Öte yandan, eğer bunlar Ana Tanrıça'nın merkezi önemi ve onun figürü etrafında gelişen doğurganlık kültü ile çakışırsa. En tipik temsili, Labirentin Hanımı olarak da adlandırılan Yılan Tanrıçası idi.
Boğanın atlaması
Boğa, Minos medeniyetinin ana sembollerinden biriydi ve hayvanla akrobasi yapılan festival, mükemmel bir kutlamaydı. Minos sunakları genellikle kutsama boynuzlarıyla taçlandırılmış görünür ve dini önemi vardır.
İnsan kurbanları
Bazı kanıtlar Minosluların insan kurban ettiklerini gösteriyor gibi görünüyor. Adanın dini nitelikteki üç yerinde, ritüel önemi bilinmemekle birlikte kanıtlar bulundu.
Referanslar
- Tarih ve Yaşam. Girit: Minos uygarlığının beşiği. Vanaguardia.com'dan alındı
- BMMYK. Minos kültürünün anahtarları. Eacnur.org'dan alındı
- Sanat Tarihi. Minos uygarlığı. Artehistoria.com'dan alındı
- Cartwright, Mark.
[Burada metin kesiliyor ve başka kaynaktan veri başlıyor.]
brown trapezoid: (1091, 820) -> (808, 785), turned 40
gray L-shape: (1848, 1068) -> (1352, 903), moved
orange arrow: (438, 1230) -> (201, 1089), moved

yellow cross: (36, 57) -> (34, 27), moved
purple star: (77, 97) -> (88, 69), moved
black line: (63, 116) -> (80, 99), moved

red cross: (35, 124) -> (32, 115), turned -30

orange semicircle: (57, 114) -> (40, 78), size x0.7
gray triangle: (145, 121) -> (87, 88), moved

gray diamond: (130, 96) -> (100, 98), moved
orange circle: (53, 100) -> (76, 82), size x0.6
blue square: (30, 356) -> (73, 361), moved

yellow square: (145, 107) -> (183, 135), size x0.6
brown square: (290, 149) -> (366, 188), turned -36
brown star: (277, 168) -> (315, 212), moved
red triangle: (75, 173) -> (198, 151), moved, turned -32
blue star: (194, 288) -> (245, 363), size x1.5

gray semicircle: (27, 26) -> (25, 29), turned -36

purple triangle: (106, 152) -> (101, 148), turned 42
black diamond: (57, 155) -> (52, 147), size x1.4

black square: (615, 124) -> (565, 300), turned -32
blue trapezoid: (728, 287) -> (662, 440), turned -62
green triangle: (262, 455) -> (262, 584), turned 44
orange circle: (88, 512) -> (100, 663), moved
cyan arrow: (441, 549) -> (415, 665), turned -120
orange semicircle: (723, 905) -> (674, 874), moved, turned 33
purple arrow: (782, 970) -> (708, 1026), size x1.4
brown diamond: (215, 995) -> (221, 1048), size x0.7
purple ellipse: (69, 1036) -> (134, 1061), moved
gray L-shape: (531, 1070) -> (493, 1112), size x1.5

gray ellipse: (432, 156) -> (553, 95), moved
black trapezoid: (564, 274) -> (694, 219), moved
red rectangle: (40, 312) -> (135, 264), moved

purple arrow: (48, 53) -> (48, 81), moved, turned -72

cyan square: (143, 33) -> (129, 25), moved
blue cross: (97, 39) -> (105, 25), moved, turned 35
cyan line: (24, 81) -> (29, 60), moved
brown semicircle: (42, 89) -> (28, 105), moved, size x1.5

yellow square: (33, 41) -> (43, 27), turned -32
Minoan Medeniyeti. Ancient.eu'dan alındı
- Encyclopaedia Britannica'nın Editörleri. Minos uygarlığı. Britannica.com'dan alındı
- Movellán, Mireia. Mighty Minoans'ın Yükselişi ve Düşüşü. Nationalgeographic.com'dan alındı
- Cecil, Jessica. Minoan Medeniyetinin Düşüşü. Bbc.co.uk adresinden kurtarıldı
- Yunan Boston. Girit'teki Minos Medeniyetinin Tarihi. Greekboston.com adresinden kurtarıldı.